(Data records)
========
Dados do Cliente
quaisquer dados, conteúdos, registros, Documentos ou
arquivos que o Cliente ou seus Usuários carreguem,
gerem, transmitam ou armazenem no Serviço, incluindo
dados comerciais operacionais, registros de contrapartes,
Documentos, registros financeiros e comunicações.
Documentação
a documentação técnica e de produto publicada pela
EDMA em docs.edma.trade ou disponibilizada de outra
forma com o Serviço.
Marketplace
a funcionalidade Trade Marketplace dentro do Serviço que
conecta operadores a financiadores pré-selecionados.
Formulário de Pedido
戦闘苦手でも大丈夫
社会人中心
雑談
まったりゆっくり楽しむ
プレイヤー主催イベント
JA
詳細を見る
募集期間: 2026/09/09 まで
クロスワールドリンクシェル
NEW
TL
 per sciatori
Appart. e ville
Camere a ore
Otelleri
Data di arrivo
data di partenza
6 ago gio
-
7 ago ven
========
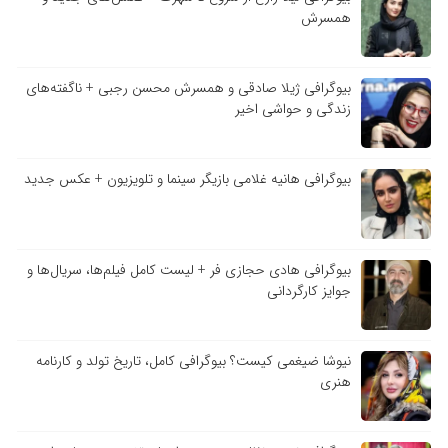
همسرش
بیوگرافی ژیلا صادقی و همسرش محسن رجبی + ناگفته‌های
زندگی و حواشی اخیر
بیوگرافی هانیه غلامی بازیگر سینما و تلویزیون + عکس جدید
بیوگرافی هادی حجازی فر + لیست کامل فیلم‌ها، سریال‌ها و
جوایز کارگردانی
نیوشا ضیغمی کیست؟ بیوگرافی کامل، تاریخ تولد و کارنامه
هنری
========
Instructions for the task - Find the lines above that contain the word "Cliente" and copy each one.

Reply -
Dados do Cliente
arquivos que o Cliente ou seus Usuários carreguem,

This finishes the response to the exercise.